I think we should fix that in the BackboneFinetuning plugin via a PR to make sure it works properly for DDP.

ksikka commented 1 week ago

Thanks for the investigation! We implemented a very similar workaround in the PR above your reply. It modifies learning rate like yours, but we didn't think to reconfigure optimizers. Nevertheless, it worked well. https://github.com/paninski-lab/lightning-pose/blob/d6d62e7/lightning_pose/callbacks.py#L47

Lightning callbacks made this elegant to implement. Creating a custom pytorch scheduler seemed more intimidating in comparison.

Maybe in the short-term the docs/code should make explicit the incompatibility with DDP?

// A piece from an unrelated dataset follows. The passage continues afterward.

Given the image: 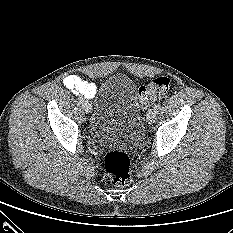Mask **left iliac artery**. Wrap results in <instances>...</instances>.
I'll return each instance as SVG.
<instances>
[{"label": "left iliac artery", "mask_w": 233, "mask_h": 233, "mask_svg": "<svg viewBox=\"0 0 233 233\" xmlns=\"http://www.w3.org/2000/svg\"><path fill=\"white\" fill-rule=\"evenodd\" d=\"M160 106H161V105H160L159 103H158V104H155V105H154V109H155V110H159V109H160Z\"/></svg>", "instance_id": "44dca946"}]
</instances>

I think one potential root cause may be something to do with DDP buckets. Everything model/optimizer related ought to be in sync across processes since they are all running the same code. But the gradient communication has a high-chance of getting messed up since DDP is doing some fancy bucketing to optimize interprocess communication, and those buckets are probably getting initialized only once. I'm still perplexed as to why rank 0 has different behavior compared to rank > 0, but oh well.